I had an IHG free night certificate from my Chase IHG credit card that was expiring soon. Knowing that IHG does not extend these certificates, and not having any other immediate travel plans, I decided to plan a staycation in my hometown of NYC. I narrowed my choices to the Intercontinental Barclay hotel or the Kimpton Eventi hotel. We like Kimptons so we booked the hotel for Sunday night, August 6th.
Little did we know that both of these hotels had tested positive for Legionella bacteria, the bacteria that causes the extremely serious and often fatal disease known as Legionnaires’ disease.
On August 3rd, a few days prior to my stay, I received a typical welcome email titled details for your upcoming stay from the Eventi. I didn’t scroll all the way down to the end of the email and missed this part of the message:
We are pleased you have chosen to stay with us and look forward to welcoming you to the Kimpton Hotel Eventi. As our highest priority remains the safety and well-being of our guests, it is imperative we inform you of a remediation process currently underway with the New York City Department of Health (hereinafter DOH).
Recently, the DOH requested our cooperation to collect and test a variety of water samples throughout the building. The testing revealed trace levels of Legionella bacteria detected in water samples collected, representing the lowest levels that can be detected and qualifying as well-controlled by the Centers for Disease Control and Prevention.
The DOH has assured us that it is safe for guests to stay at the hotel, and I have the utmost faith in both our city and our team to remediate this matter swiftly.
You will also find a formal notice here directly from the DOH, which further details their recommendations at this time. Should you have any questions at all, or wish to cancel your reservation without penalty, we welcome you to contact a hotel representative via email at email@example.com, phone at 646-794-6861, or you may also wish to contact the DOH directly.

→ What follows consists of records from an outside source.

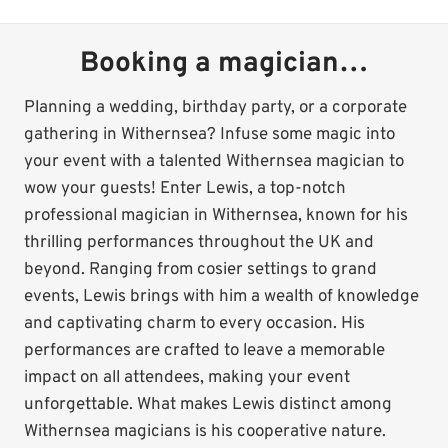
Booking a magician…
Planning a wedding, birthday party, or a corporate
gathering in Withernsea? Infuse some magic into
your event with a talented Withernsea magician to
wow your guests! Enter Lewis, a top-notch
professional magician in Withernsea, known for his
thrilling performances throughout the UK and
beyond. Ranging from cosier settings to grand
events, Lewis brings with him a wealth of knowledge
and captivating charm to every occasion. His
performances are crafted to leave a memorable
impact on all attendees, making your event
unforgettable. What makes Lewis distinct among
Withernsea magicians is his cooperative nature.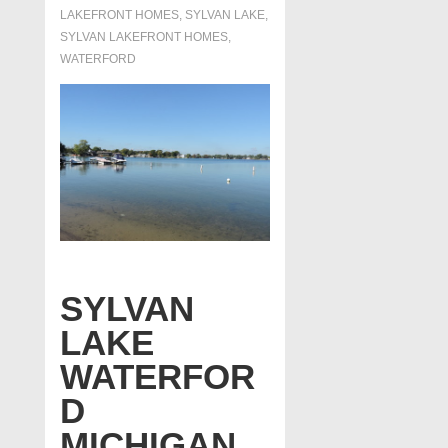
LAKEFRONT HOMES
,
SYLVAN LAKE
,
SYLVAN LAKEFRONT HOMES
,
WATERFORD
SYLVAN
LAKE
WATERFOR
D
MICHIGAN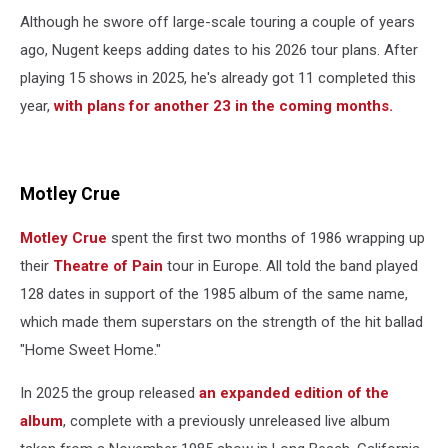
Although he swore off large-scale touring a couple of years
ago, Nugent keeps adding dates to his 2026 tour plans. After
playing 15 shows in 2025, he's already got 11 completed this
year,
with plans for another 23 in the coming months.
Motley Crue
Motley Crue
spent the first two months of 1986 wrapping up
their
Theatre of Pain
tour in Europe. All told the band played
128 dates in support of the 1985 album of the same name,
which made them superstars on the strength of the hit ballad
"Home Sweet Home."
In 2025 the group released
an expanded edition of the
album
, complete with a previously unreleased live album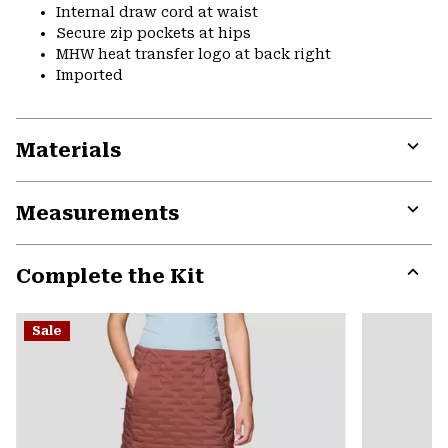
Internal draw cord at waist
Secure zip pockets at hips
MHW heat transfer logo at back right
Imported
Materials
Expa
or
Measurements
colla
secti
Expa
or
Complete the Kit
colla
secti
Expa
or
Sale
colla
secti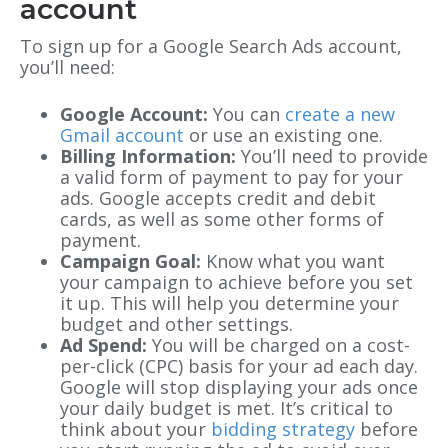
account
To sign up for a Google Search Ads account,
you’ll need:
Google Account:
You can
create a new
Gmail account
or use an existing one.
Billing Information:
You’ll need to provide
a valid form of payment to pay for your
ads. Google accepts credit and debit
cards, as well as some other forms of
payment.
Campaign Goal:
Know what you want
your campaign to achieve before you set
it up. This will help you determine your
budget and other settings.
Ad Spend:
You will be charged on a cost-
per-click (CPC) basis for your ad each day.
Google will stop displaying your ads once
your daily budget is met. It’s critical to
think about your
bidding strategy
before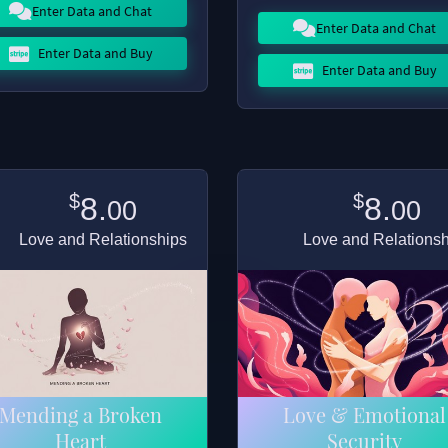
Enter Data and Chat
Enter Data and Chat
Enter Data and Buy
Enter Data and Buy
$
$
8.
8.
00
00
Love and Relationships
Love and Relations
Mending a Broken
Love & Emotional
Heart
Security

I didn’t see the above language, so I wasn’t aware of any of this. Then, on Sunday, as I was packing and getting ready for my staycation, I came upon this post by Loyalty Lobby entitled Legionella Detected At Kimpton Eventi Hotel In New York. YIKES! Well that certainly got my attention!

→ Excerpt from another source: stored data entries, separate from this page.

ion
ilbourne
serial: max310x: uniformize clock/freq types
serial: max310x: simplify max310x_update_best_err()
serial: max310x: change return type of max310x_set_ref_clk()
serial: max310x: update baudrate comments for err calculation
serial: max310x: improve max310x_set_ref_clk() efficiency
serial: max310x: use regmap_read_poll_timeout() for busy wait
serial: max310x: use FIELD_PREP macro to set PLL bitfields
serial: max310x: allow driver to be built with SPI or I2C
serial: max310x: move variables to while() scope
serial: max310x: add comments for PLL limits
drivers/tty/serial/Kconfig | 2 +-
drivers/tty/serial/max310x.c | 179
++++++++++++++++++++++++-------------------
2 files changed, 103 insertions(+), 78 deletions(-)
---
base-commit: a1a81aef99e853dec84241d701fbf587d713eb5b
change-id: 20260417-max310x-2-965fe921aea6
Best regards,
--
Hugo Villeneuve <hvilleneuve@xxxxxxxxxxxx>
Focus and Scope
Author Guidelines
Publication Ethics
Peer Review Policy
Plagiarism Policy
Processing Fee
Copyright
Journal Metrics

The NYC Department of Health notice (which I was unable to access from the Kimpton email, but which was printed in the Loyalty Lobby post), notified Eventi’s guests and employees that two guests of the hotel had gotten sick with Legionnaires’ disease sometime within the past 12 months, and that a recent test detected Legionella bacteria in the hotel’s water. The notice described Legionnaires’ disease and its symptoms and opined that “the risk of getting sick from a building’s water system is very low, especially for healthy people.”
After reading Loyalty Lobby article, and quite a bit of googling, I called the hotel. I spoke to an employee, Melvin, who told me that the positive test result was only a trace amount and that the hotel had engaged a company which treated the hotel’s entire water system on Friday with monochloramine and that all the water in the hotel had been run for the recommended period of time. Upon further research, I learned that monochloramine treatment is the gold standard for control and remediation of Legionella and other waterborne pathogens.

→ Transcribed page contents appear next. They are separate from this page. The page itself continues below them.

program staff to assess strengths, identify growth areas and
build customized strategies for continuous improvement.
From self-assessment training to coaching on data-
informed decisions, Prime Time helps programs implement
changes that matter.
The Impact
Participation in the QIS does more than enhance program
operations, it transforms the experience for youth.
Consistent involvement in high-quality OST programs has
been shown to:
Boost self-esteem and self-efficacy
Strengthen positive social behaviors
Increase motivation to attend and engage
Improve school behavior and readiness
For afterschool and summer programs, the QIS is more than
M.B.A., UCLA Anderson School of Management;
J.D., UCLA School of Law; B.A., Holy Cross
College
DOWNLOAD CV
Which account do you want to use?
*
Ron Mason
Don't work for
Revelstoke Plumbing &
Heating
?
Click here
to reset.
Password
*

Melvin said that he was confident that the monochloramine treatment had rid the hotel’s water system of any Legionella. He said that the water would be tested Monday, Wednesday and Friday. But the day was Sunday, so the first follow-up test would not be run until the next day.
We were really looking forward to our staycation to celebrate our anniversary. We went back and forth on what to do. I tried to contact Kimpton and IHG to request that they possibly extend the free night certificate. I received no response from IHG. From Kimpton, I received only a vague Twitter message saying that the NYC Department of Health has determined it is safe for guests to stay at the hotel at this time.
It was time to make a choice. Taking into consideration the fact that the test only found trace amounts of the bacteria combined with the fact that the water had been treated with monochloramine two days prior to our stay and relying on the hotel’s and the Department of Health’s analysis of the situation – we decided that we would check into the hotel but we would take the extra precaution of staying away from the water. This meant we would not shower (until we went home the following morning) and we would only use bottled water to brush our teeth and wash our faces. We further agreed that, if at any time we felt uncomfortable with the situation, we could simply leave and go home.
The stay went well enough. We were upgraded to a cute suite (see Hotel Review, coming soon). Nevertheless, in retrospect, being at the hotel in a somewhat fearful stage was probably not the smartest decision I’ve ever made (but then again, we just went through a pandemic, where we were always fearful of contracting covid-19 at hotels and elsewhere).
So far we still feel healthy (and hope to stay that way). I am going to reach out to the hotel to find out the results of the tests of the water that were done this week.